Reason Rally (Introduction)

by Balance_Maintained @, U.S.A., Sunday, April 01, 2012, 04:37 (4620 days ago) @ dhw

TONY (B_M): I don't sit on the fence because I do not admit its existence.
> 
> DHW: Surely you admit that there are theists and there are atheists. Why won't you let those of us who are neither sit on our fence in between?
> -As David pointed out so simply and eloquently in the "Why is there anything?" thread, theism and atheism is a null distinction, really. Both groups have faith. Both groups ultimately have to admit in a first cause. Both groups take some form of energetic state as the first cause(regardless of the state). Anything beyond that is simply in the realms of a theological debate.
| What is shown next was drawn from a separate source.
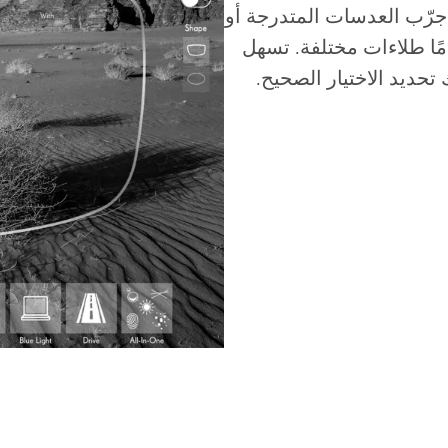
جرّب العدسات المتدرجة أو
مًا طلاءات مختلفة. تسهل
Is the energy organised and sentient or a disorganized bull in a china shop that's followed around by a million monkeys beating typewriters to death. If that energy state was labeled God, all you would be arguing about is whether god is intelligent or Forest Gump, too stupid and mindless to fail. No one KNOWS the truth of the matter, we all just speculate. In that Agnostics are no different than theist or atheist, you just happen to be a little more fluid in your views. So, the fence that you are sitting on is an imaginary one. The real distinction is NOT whether there is or is not a God(despite the claims of atheism), but whether or not there are any discernible intelligent traits that we can gleam about its nature either from observation or intuition, and whether or not any knowledge gleaned places any obligation on us as sentient creations of said entity. Just my two cents though. I could be all sorts of wrong. -As a theist, I have some other views that are along this line, but I think they do not belong to this particular thread. -
> TONY (B_M): [Science] insulates itself from moral responsibility.
> 
> DHW: Maybe some scientists do. Science itself is (or perhaps "should be") the study of the material universe. Morality is not its remit. If scientists behave immorally (or "insulate themselves"), one should not blame science, any more than one should blame Christianity for the un-Christian acts of many so-called Christians (ditto Islam, Judaism etc.). 
> -Science as a discipline is what I refer to, not the scientist. I say this because science as a discipline rarely considers whether they SHOULD do something, only concerning itself with whether or not it COULD do it. There has been more than one pandora's box opened by such negligence.-> TONY: It has become a soap box for narcissistic rabble rousers to tout how much more they think they know than everyone else while looking down their noses and foaming at the mouth when anyone mentions anything that falls outside their narrow minded purview.
> 
> DHW:I'll wave the flag with you when it comes to those vociferous bigots you describe, but I'd like to think they are in a minority, and of course they're not confined to the scientific world. Your description is equally applicable to fundamentalists of all religious and political persuasions. In both past and present, such people have done far worse things than foam at the mouth, all in the name of God, Allah, or some political ideology. So let us condemn bigotry and fundamentalism in general, and bigoted, fundamentalist scientists in particular, but let's not condemn science.-Any time we speak in generalities we run the risk of condemning the innocent. Yes, it is the bigoted fundamentalist that I am referring too primarily. My accusation to science as a discipline though is the same that I leverage at religion and politics, that of allowing itself to be a platform for bigotry. -I grew up, as I have mentioned before, as a Jehovah's Witness. One thing that I truly admired about them, was that they were active, as an organization, about instructing their members NOT to stoop to that sort of fundamentalist bigotry. Several times a month, at least, I would hear something to the effect of, "Stay true to your faith, but do so with loving kindness, even to those who do not share your belief or do not treat you with the same respect."-It is a very simple moral precept, treat others as you yourself would want to be treated. I seriously doubt that Dawkins and his ilk want some rabid religious fundamentalist harassing them in the street every minute of the day.

--
What is the purpose of living? How about, 'to reduce needless suffering. It seems to me to be a worthy purpose.